[Opening Extracted data section]
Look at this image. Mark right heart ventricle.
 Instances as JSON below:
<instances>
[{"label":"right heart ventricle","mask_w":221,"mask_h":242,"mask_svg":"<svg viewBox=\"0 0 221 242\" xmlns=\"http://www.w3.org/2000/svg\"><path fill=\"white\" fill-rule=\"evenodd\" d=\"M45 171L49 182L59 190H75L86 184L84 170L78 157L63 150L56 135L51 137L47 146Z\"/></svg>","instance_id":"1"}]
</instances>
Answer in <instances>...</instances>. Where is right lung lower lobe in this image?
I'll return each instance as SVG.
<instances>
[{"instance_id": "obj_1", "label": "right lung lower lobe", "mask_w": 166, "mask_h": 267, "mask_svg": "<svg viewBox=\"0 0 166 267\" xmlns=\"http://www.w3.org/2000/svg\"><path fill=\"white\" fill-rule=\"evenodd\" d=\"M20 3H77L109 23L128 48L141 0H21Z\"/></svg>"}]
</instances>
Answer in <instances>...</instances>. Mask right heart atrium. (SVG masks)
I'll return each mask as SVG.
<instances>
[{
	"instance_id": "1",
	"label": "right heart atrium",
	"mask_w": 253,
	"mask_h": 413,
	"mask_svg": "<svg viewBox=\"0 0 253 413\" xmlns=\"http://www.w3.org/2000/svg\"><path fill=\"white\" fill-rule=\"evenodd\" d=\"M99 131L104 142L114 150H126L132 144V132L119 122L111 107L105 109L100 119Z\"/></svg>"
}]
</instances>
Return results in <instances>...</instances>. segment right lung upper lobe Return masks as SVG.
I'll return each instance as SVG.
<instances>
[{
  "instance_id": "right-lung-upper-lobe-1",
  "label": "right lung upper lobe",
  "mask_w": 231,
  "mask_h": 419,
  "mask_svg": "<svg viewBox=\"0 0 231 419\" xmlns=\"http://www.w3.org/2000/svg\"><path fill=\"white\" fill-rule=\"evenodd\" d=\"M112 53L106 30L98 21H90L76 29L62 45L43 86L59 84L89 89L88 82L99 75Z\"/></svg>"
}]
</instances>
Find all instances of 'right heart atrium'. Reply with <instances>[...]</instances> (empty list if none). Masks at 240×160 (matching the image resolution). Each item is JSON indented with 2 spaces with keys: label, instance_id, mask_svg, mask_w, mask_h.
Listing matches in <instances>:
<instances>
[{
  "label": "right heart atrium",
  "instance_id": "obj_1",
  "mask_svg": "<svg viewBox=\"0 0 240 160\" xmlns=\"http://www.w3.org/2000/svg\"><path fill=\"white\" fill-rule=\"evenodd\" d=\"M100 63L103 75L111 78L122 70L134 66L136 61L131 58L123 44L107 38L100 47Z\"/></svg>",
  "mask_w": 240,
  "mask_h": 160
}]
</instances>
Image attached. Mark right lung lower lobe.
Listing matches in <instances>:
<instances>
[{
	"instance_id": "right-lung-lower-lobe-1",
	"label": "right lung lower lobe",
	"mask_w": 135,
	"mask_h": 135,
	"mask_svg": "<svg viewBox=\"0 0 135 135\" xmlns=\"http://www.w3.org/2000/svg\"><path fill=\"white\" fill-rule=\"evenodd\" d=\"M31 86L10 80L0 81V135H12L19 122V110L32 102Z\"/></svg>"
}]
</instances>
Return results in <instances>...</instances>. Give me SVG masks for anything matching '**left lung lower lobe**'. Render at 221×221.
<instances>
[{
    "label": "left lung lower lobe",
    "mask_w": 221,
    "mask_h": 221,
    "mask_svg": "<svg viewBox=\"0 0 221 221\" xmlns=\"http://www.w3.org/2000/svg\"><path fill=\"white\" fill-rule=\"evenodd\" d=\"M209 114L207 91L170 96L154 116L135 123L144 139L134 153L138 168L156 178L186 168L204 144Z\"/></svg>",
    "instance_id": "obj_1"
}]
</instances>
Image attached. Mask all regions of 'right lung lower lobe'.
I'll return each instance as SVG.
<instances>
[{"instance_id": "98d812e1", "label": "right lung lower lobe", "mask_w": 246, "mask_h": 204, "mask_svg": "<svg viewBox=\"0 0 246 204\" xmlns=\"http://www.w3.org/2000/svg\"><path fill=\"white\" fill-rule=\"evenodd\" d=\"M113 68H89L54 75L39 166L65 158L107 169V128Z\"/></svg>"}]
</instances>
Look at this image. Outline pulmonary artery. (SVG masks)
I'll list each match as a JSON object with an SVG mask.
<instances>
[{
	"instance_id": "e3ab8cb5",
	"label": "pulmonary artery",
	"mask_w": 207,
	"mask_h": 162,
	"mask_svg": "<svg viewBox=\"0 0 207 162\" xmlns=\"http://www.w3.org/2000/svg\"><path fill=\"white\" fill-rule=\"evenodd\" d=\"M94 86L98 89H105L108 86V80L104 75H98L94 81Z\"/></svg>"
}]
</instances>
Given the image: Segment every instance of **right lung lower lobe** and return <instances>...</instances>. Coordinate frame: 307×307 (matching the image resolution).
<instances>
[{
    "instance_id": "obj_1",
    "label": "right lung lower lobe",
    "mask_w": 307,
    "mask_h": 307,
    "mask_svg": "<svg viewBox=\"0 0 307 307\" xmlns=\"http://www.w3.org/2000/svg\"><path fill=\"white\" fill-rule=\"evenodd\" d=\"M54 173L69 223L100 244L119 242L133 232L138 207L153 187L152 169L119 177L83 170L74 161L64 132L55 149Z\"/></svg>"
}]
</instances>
[Closing Extracted data section]
The answer should be nothing more than the lines from the one with "Given the image: Segment" through the end of the entries, restated word for word.

Given the image: Segment every instance of **right lung lower lobe** and return <instances>...</instances>. Coordinate frame: 307×307 (matching the image resolution).
<instances>
[{
    "instance_id": "obj_1",
    "label": "right lung lower lobe",
    "mask_w": 307,
    "mask_h": 307,
    "mask_svg": "<svg viewBox=\"0 0 307 307\" xmlns=\"http://www.w3.org/2000/svg\"><path fill=\"white\" fill-rule=\"evenodd\" d=\"M54 173L69 223L100 244L119 242L133 232L138 207L153 187L152 169L119 177L83 170L74 161L64 132L55 149Z\"/></svg>"
}]
</instances>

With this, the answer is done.